Real GDP growth is projected to remain close to the lower end of the earlier projected range of 3.25 to 4.25 percent. The SBP explained that while monetary easing and higher development spending would continue to support activity, widespread floods in Punjab and Khyber Pakhtunkhwa had damaged crops, infrastructure, and supply chains, posing downside risks. The losses to rice, cotton, maize, and sugarcane cultivation could dampen overall agricultural output despite expectations of better Rabi yields.

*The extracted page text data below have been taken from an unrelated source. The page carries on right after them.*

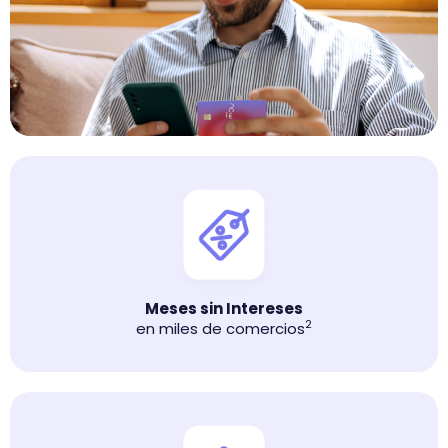
Meses sin Intereses
2
en miles de comercios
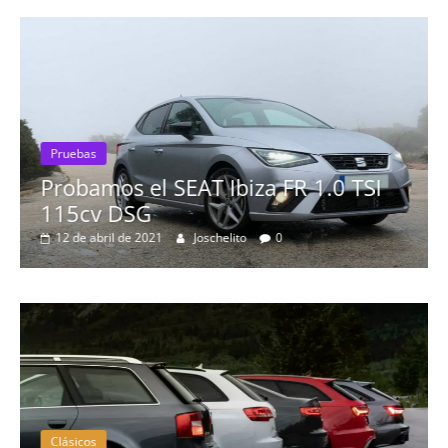
Pruebas
Probamos el SEAT Ibiza FR 1.0 TSI
115cv DSG
12 de abril de 2021
Joschelito
0
Clásicos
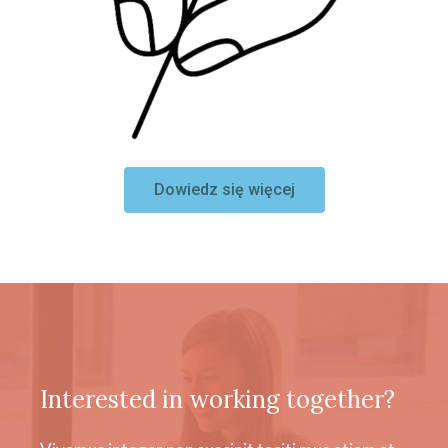
Dowiedz się więcej
Interested in working together?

The report said that post-flood reconstruction efforts and planned increases in public investment are likely to boost the construction and allied sectors. It added that lagged effects of the significant reduction in policy rate would sustain momentum in consumption and private investment. Fiscal consolidation will continue, with the deficit expected to remain between 3.8 and 4.8 percent of GDP, supported by ongoing tax-reform measures and increased documentation of the economy.
On the external front, exports are forecast between US$32 and 33 billion, while imports are expected in the range of US$63 to 65 billion, reflecting higher import demand for reconstruction materials and agricultural commodities. Workers’ remittances are projected at US$39 to 40 billion, maintaining the strong momentum observed in FY25. The SBP anticipates that the current-account deficit will remain contained within 0 to 1 percent of GDP, ensuring stability in the exchange rate and reserves.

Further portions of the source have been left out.